When a government agency decides to get in the way of your investigation

When a government agency decides to get in the way of your investigation. Much attention has been focused on the Rowan County, KY clerk who is refusing to issue marriage licenses to gay couples. This brings to mind an unfortunately regular occurrence that we, as licensed private investigators working on complex claims investigations and background checks, encounter with government agencies refusing to provide information or records that they are legally obligated to.

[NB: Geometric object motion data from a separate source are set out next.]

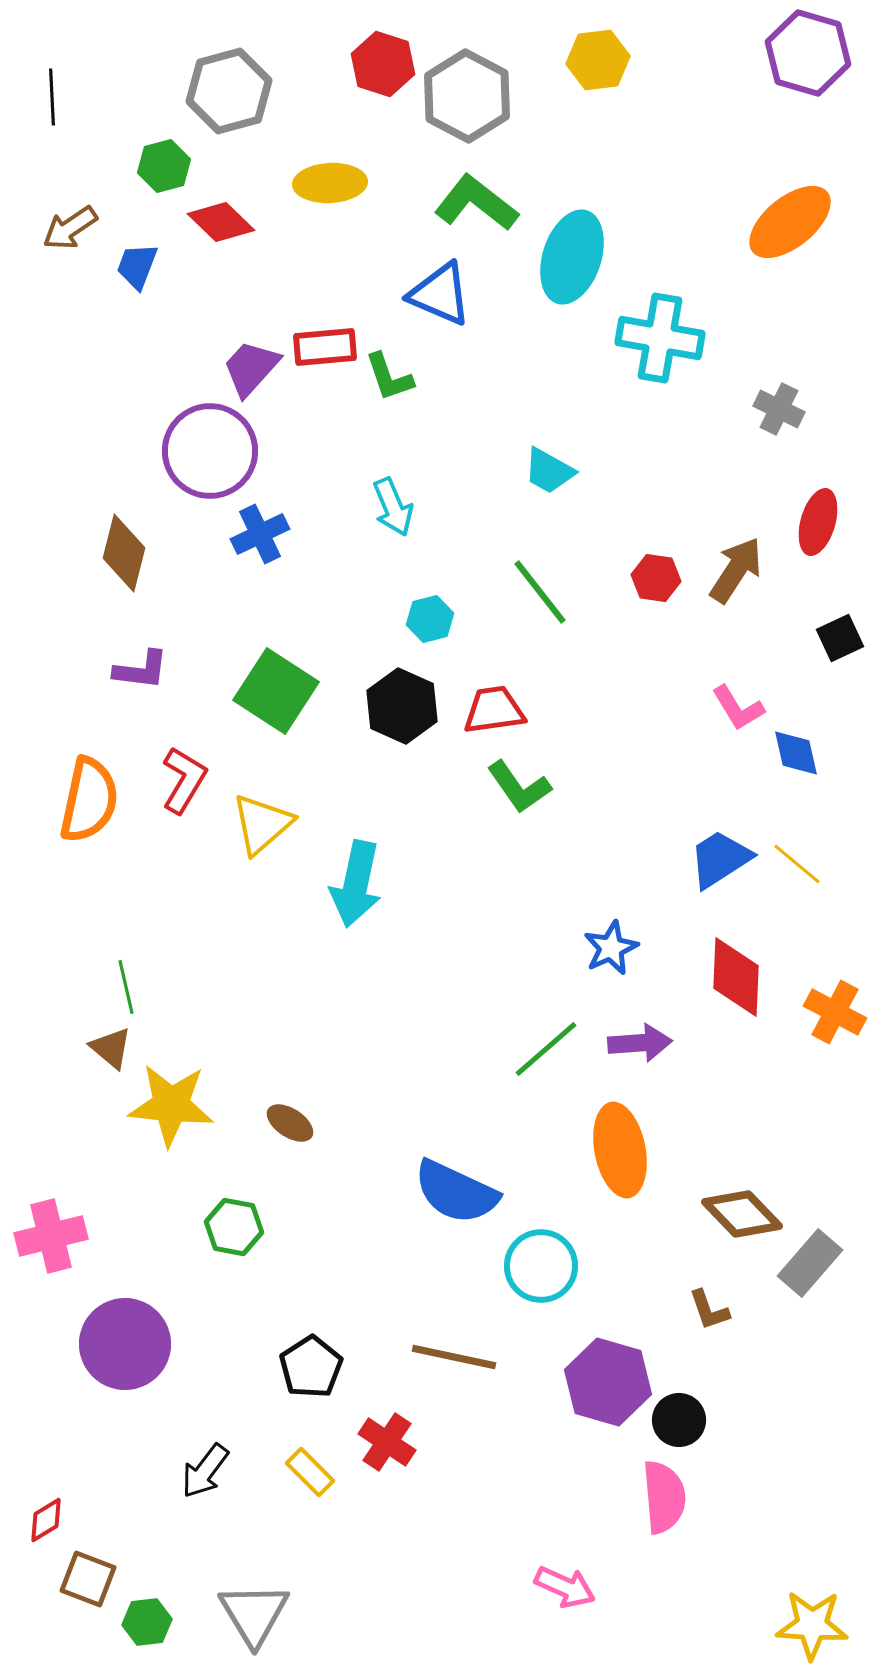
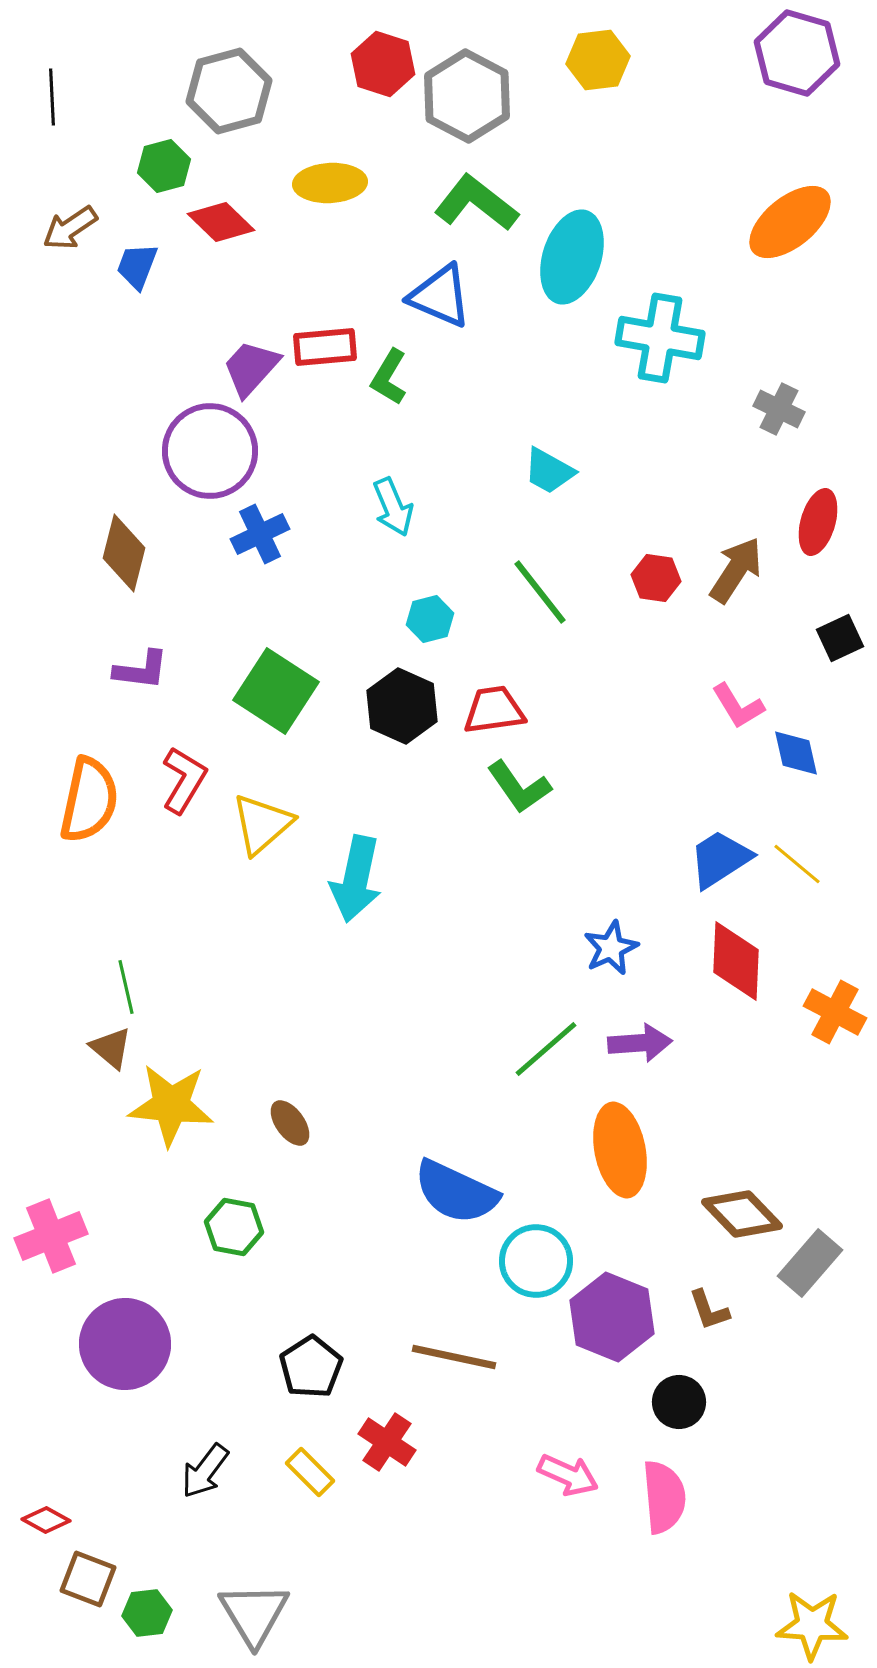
purple hexagon at (808, 53): moved 11 px left
blue triangle at (440, 294): moved 2 px down
green L-shape at (389, 377): rotated 50 degrees clockwise
pink L-shape at (738, 708): moved 2 px up
cyan arrow at (356, 884): moved 5 px up
red diamond at (736, 977): moved 16 px up
brown ellipse at (290, 1123): rotated 21 degrees clockwise
pink cross at (51, 1236): rotated 8 degrees counterclockwise
cyan circle at (541, 1266): moved 5 px left, 5 px up
purple hexagon at (608, 1382): moved 4 px right, 65 px up; rotated 6 degrees clockwise
black circle at (679, 1420): moved 18 px up
red diamond at (46, 1520): rotated 60 degrees clockwise
pink arrow at (565, 1587): moved 3 px right, 112 px up
green hexagon at (147, 1622): moved 9 px up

In some instances, the agency we are trying to work with is gigantic and the bureaucracy gets in the way. For instance, being located in metro-Detroit, we have had constant battles with the City of Detroit to try and get Freedom of Information Act requests answered. In instances like this, there is no one person getting in the way, and the carousel of “leaders” that we contact  appear not to care or lack the ability to respond. (Note: working with the City of Detroit is getting easier and they are much more efficient these days, the City of Chicago, not so much) This spring, our office received a response to a FOIA from Detroit 21 months after it was submitted! We also encounter the opposite where a smaller municipality elects not to cooperate for political reasons. In a case in 2014, we attempted to get records from a smaller city in Montana regarding a fire department call to a claimant’s residence. The city attorney turned out to be close friends with the plaintiff’s attorney and stoned walled us. In a separate instance, a City Attorney of another town said that if we did not disclose the nature of our investigation and who we were working for, which we cannot by law, he would never release this information and he would certainly find out through discovery if we sued for it.

For those of your who are familiar with FOIA law, you might ask, why not sue them? Well in most cases, our clients simply do not want us to take it that far. In others, the time, energy and cost to do so far outweighs the benefit the records may impart to the case. The really bad news is that these agencies and bureaucrats know this and the reality is that most of the time it works and the requester goes away. The salt in our wound is that sometimes our client does not appreciate this possibility and see the failure as bad investigators who don’t know what they are doing.